Her well-meaning investment back then had moved a long way from Firestone’s model workers’ village and rubber plantation in the new state of Liberia, established for former American slaves. It had been her first idealistic investment. Her puppy had become a serpent. What was a tyre company doing selling military missiles?

‘We’ve been here months,’ she said, querulously.

He had heard this tiresome moaning at many breakfasts and she knew he no longer had sincerely encouraging answers to give her. The time of encouraging answers was over.

She knew he was being stoical, she knew he was dissatisfied with the High Commission, with the city – town, capital, outpost – whatever Canberra was.
City
e
mergent
. He never moaned in reply that he was doing all this for her, that she was why they were here. It irritated her this morning, this stoicism, his silent self-sacrifice.

She kept talking, although she knew he was only half-listening. ‘I cannot sit around these rooms studying the wide world from such a distance, writing letters of sage advice to my friends at the United Nations in Queens who barely remember who I am. I am becoming a ridiculous Nobody and could very easily become seen as a Busybody.’

She hoped that saying it out loud would somehow disable the truth of what she had said. Those old League friends who had managed to get positions with the UNO kept her informed, but the sad thing was that she had so little to give them in return. Anthony Eden’s visit to Canberra had been a bounty of gossip. Dear Anthony had given her a morning tea. The only highlight of these months of return.

She yearned to go to an office. She wanted the duties and burdens of office.

It was all very unsatisfactory.

She watched him sip his tea and asked, ‘Do we really wish to meet my brother again? And his Bolshevik hussy. I rather like her.’

‘He is handsome enough – runs in the family.’

‘It’s all a bit much.’

She wondered if she were becoming more like her mother, retiring to her room when the world became all a bit much. Or, in her case, when the world became
not enough
.

‘He seemed to be suggesting you work on the roads,’ Ambrose said, taking the butter and the marmalade to the very edges of the slice, dressing his toast methodically as always, and then taking up his newspaper again, still paying her attention but holding the paper as if he were wanting to get back to it.

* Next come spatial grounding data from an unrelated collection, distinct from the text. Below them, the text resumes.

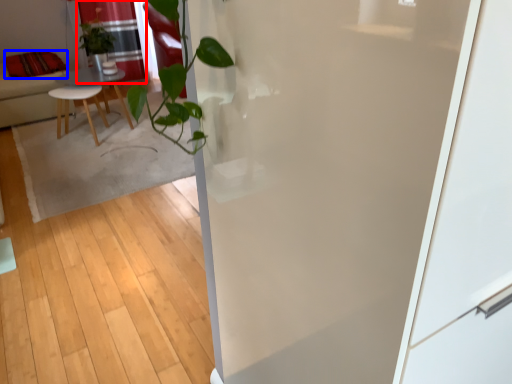 Question: Among these objects, which one is farthest to the camera, curtain (highlighted by a red box) or pillow (highlighted by a blue box)?

Choices:
 (A) curtain
 (B) pillow

Answer: (A) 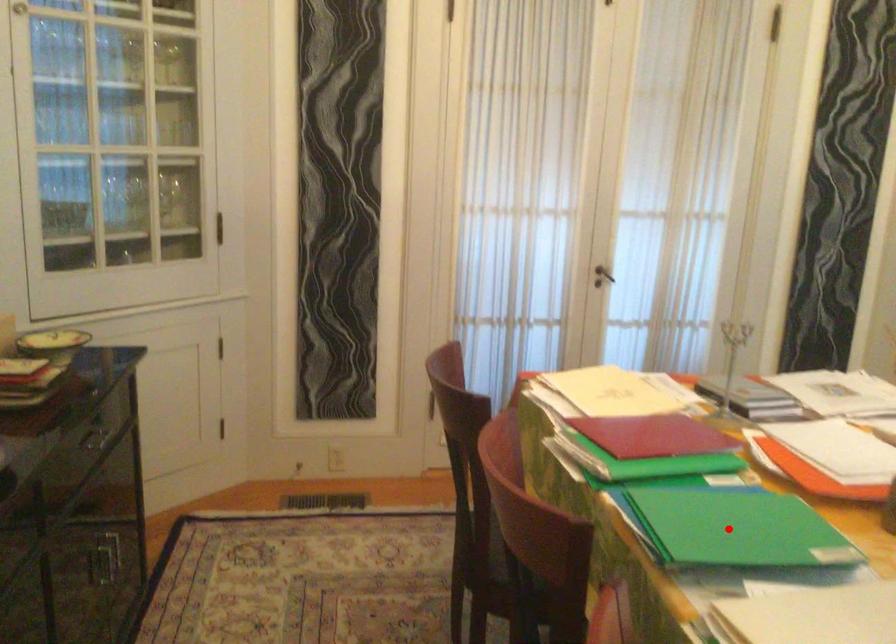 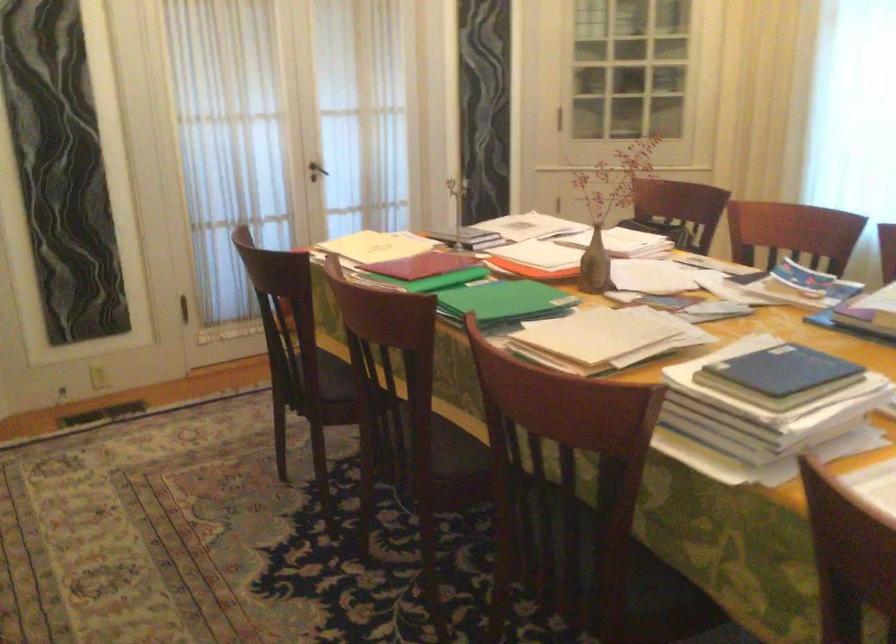 Question: I am providing you with two images of the same scene from different viewpoints. A red point is shown in image1. For the corresponding object point in image2, is it positioned nearer or farther from the camera?

Choices:
 (A) Nearer
 (B) Farther

Answer: (B) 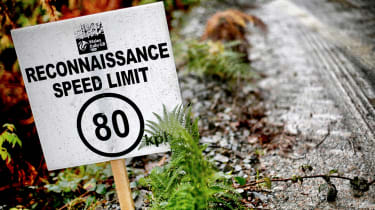 This screenshot has width=375, height=210. Identify the location of green plants. (195, 183), (222, 59), (12, 139), (30, 2), (24, 20), (146, 2), (178, 47), (67, 186). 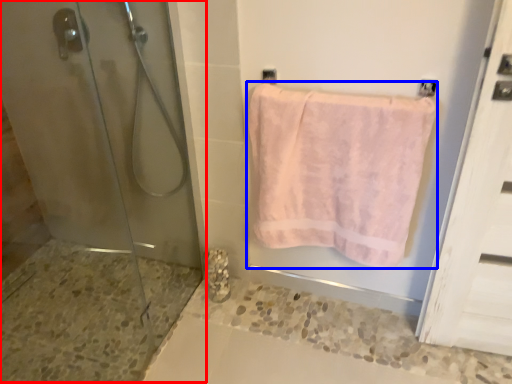 Question: Which point is closer to the camera, shower door (highlighted by a red box) or towel (highlighted by a blue box)?

Choices:
 (A) shower door
 (B) towel

Answer: (A) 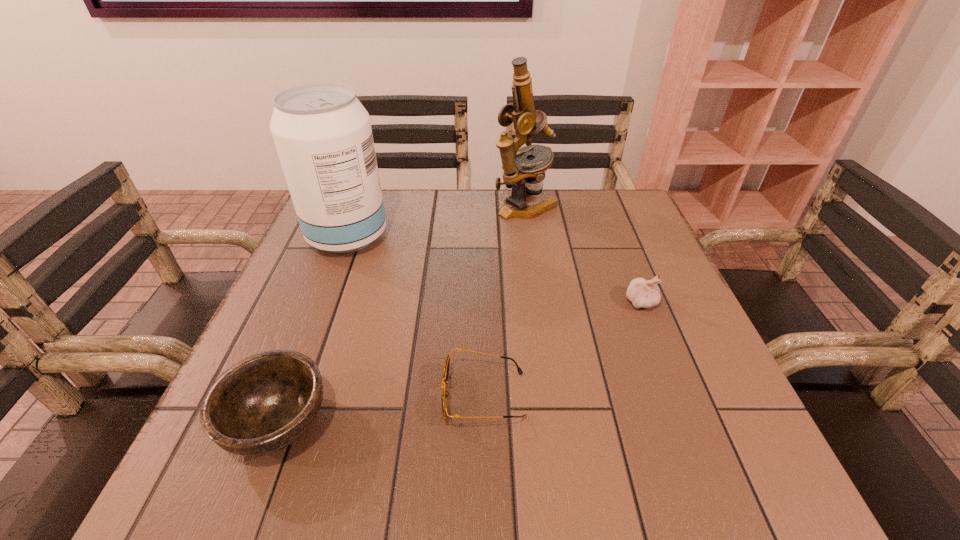 Image resolution: width=960 pixels, height=540 pixels. Identify the location of object positioned at the near left corner. coord(262,404).

Identify the location of free space at the far edge of the desktop. This screenshot has height=540, width=960. (391, 195).

You are a GUI agent. You are given a task and a screenshot of the screen. Output one action in this format:
    pyautogui.click(x=<x>, y=<y>)
    Task: Click on the free space at the near edge
    The width and height of the screenshot is (960, 540).
    Given the screenshot: What is the action you would take?
    pyautogui.click(x=588, y=451)

Where is `vacant space at the left edge`? This screenshot has width=960, height=540. vacant space at the left edge is located at coordinates (334, 299).

I want to click on free space at the right edge of the desktop, so click(691, 349).

Locate an element on the screen. Image resolution: width=960 pixels, height=540 pixels. vacant space at the far right corner is located at coordinates (624, 190).

In the image, there is a desktop. Where is `free region at the near right corner`? free region at the near right corner is located at coordinates (720, 490).

Locate an element on the screen. Image resolution: width=960 pixels, height=540 pixels. vacant space that is in between the microscope and the shortest object is located at coordinates (504, 301).

Identify the location of free spot between the shortest object and the alcohol. (416, 316).

In order to click on vacant point located between the garlic and the shortest object in this screenshot , I will do `click(562, 348)`. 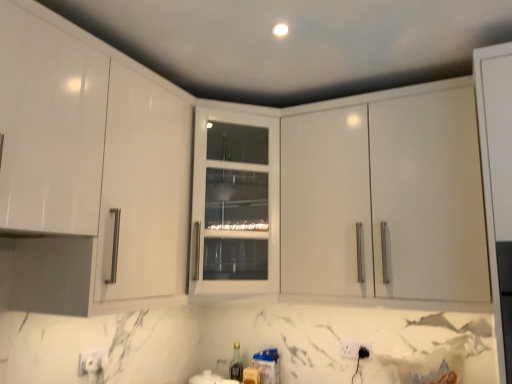 Question: Should I look upward or downward to see white glass cabinet at center, arranged as the first cabinetry when viewed from the left?

Choices:
 (A) up
 (B) down

Answer: (B)

Question: Could white plastic electric outlet at lower center, which is the second electric outlet from front to back, be considered to be inside white plastic electric outlet at lower center, acting as the 2th electric outlet starting from the back?

Choices:
 (A) yes
 (B) no

Answer: (B)

Question: Does white plastic electric outlet at lower center, acting as the 2th electric outlet starting from the back, have a lesser width compared to white plastic electric outlet at lower center, which is the 1th electric outlet from back to front?

Choices:
 (A) no
 (B) yes

Answer: (A)

Question: Does white plastic electric outlet at lower center, acting as the 2th electric outlet starting from the back, appear on the right side of white plastic electric outlet at lower center, which is the second electric outlet from front to back?

Choices:
 (A) no
 (B) yes

Answer: (B)

Question: Is white plastic electric outlet at lower center, arranged as the first electric outlet when viewed from the front, at the left side of white plastic electric outlet at lower center, which is the 1th electric outlet from back to front?

Choices:
 (A) no
 (B) yes

Answer: (A)

Question: From the image's perspective, is white plastic electric outlet at lower center, arranged as the first electric outlet when viewed from the front, beneath white plastic electric outlet at lower center, which is the second electric outlet from front to back?

Choices:
 (A) no
 (B) yes

Answer: (A)

Question: Is white plastic electric outlet at lower center, acting as the 2th electric outlet starting from the back, shorter than white plastic electric outlet at lower center, which is the second electric outlet from front to back?

Choices:
 (A) no
 (B) yes

Answer: (B)

Question: Can you confirm if white plastic electric outlet at lower center, which is the 1th electric outlet from back to front, is taller than white glass cabinet at center, arranged as the first cabinetry when viewed from the left?

Choices:
 (A) yes
 (B) no

Answer: (B)

Question: From the image's perspective, is white plastic electric outlet at lower center, which is the second electric outlet from front to back, located beneath white glass cabinet at center, the 2th cabinetry in the right-to-left sequence?

Choices:
 (A) no
 (B) yes

Answer: (B)

Question: Is white plastic electric outlet at lower center, which is the second electric outlet from front to back, shorter than white glass cabinet at center, the 2th cabinetry in the right-to-left sequence?

Choices:
 (A) no
 (B) yes

Answer: (B)

Question: Is white plastic electric outlet at lower center, which is the second electric outlet from front to back, positioned in front of white glass cabinet at center, the 2th cabinetry in the right-to-left sequence?

Choices:
 (A) yes
 (B) no

Answer: (B)

Question: Is white plastic electric outlet at lower center, which is the second electric outlet from front to back, bigger than white glass cabinet at center, the 2th cabinetry in the right-to-left sequence?

Choices:
 (A) yes
 (B) no

Answer: (B)

Question: Does white plastic electric outlet at lower center, which is the second electric outlet from front to back, have a smaller size compared to white glass cabinet at center, arranged as the first cabinetry when viewed from the left?

Choices:
 (A) yes
 (B) no

Answer: (A)

Question: Can you confirm if glossy white cabinet at upper right, marked as the first cabinetry in a right-to-left arrangement, is shorter than white plastic electric outlet at lower center, arranged as the first electric outlet when viewed from the front?

Choices:
 (A) yes
 (B) no

Answer: (B) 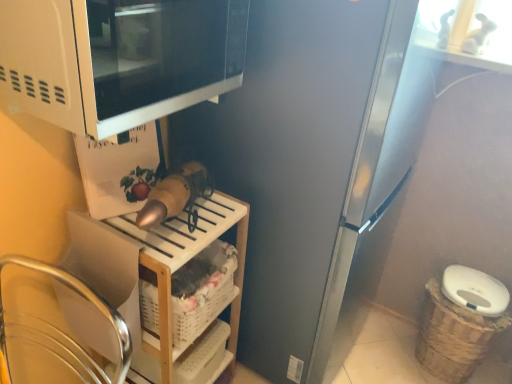 Question: Is satin silver refrigerator at center to the left or to the right of white woven basket at lower center, the first basket in the front-to-back sequence, in the image?

Choices:
 (A) left
 (B) right

Answer: (B)

Question: Is satin silver refrigerator at center bigger or smaller than white woven basket at lower center, placed as the second basket when sorted from back to front?

Choices:
 (A) big
 (B) small

Answer: (A)

Question: Which object is the closest to the satin silver refrigerator at center?

Choices:
 (A) woven brown basket at lower right, which is the second basket from front to back
 (B) white woven basket at lower center, placed as the second basket when sorted from back to front
 (C) white matte microwave at upper left
 (D) white plastic shelf at lower center

Answer: (D)

Question: Estimate the real-world distances between objects in this image. Which object is closer to the white woven basket at lower center, which is counted as the 1th basket, starting from the left?

Choices:
 (A) white plastic shelf at lower center
 (B) woven brown basket at lower right, the second basket from the left
 (C) white matte microwave at upper left
 (D) satin silver refrigerator at center

Answer: (A) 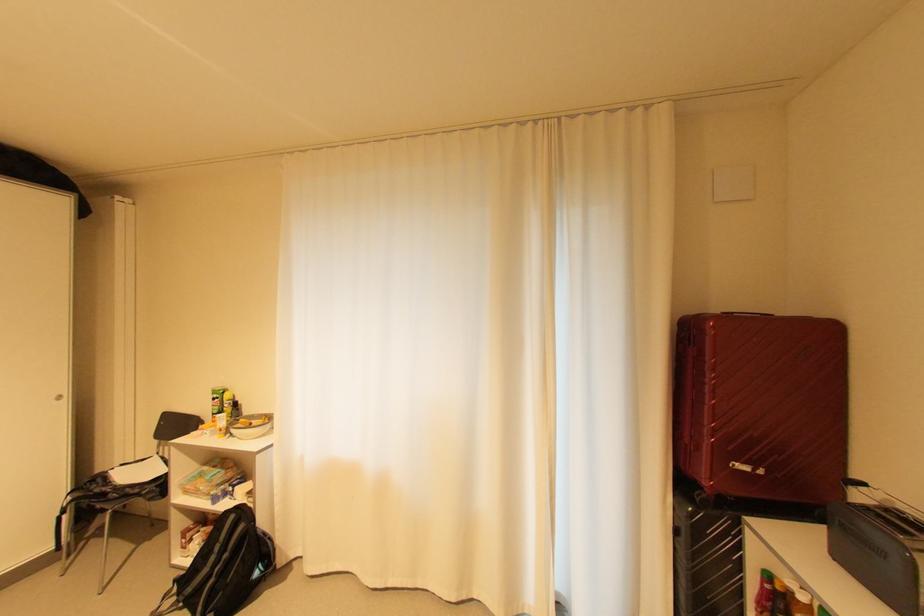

She had bought a toaster for their rooms, to make what she called off-the-fire toast, finger-hot and semi-crisp, with a bit of burnt crust; not the English toast, hard and cold or soft and cold, which, of course, all toast was when sent to the room from the hotel or club kitchen. She couldn’t be bothered making another round.

She almost smiled. ‘I would work on the grand roads of the city emergent if they offered it.’ She reached over to him. ‘By bringing us here, I’ve made a great misreckoning with our lives – that’s the long and the short of it.’

He didn’t contradict her. He was supposed to.

‘Despite the rules, I thought that just by my landing here they would snap me up. Even Latham and Bruce thought someone would snap me up. I was so full of myself.’

She had even written to their old friend from the Australian Paris legation, the painter Sam Atyeo, asking him to help her, but he had said the public-servant diplomats ignored him because he was a bohemian interloper in their midst. ‘You would be better off not mentioning my name or you will find you are seen as an interloper too. And anyhow, Evatt and my people are no longer in power. Come back to France, Edith.’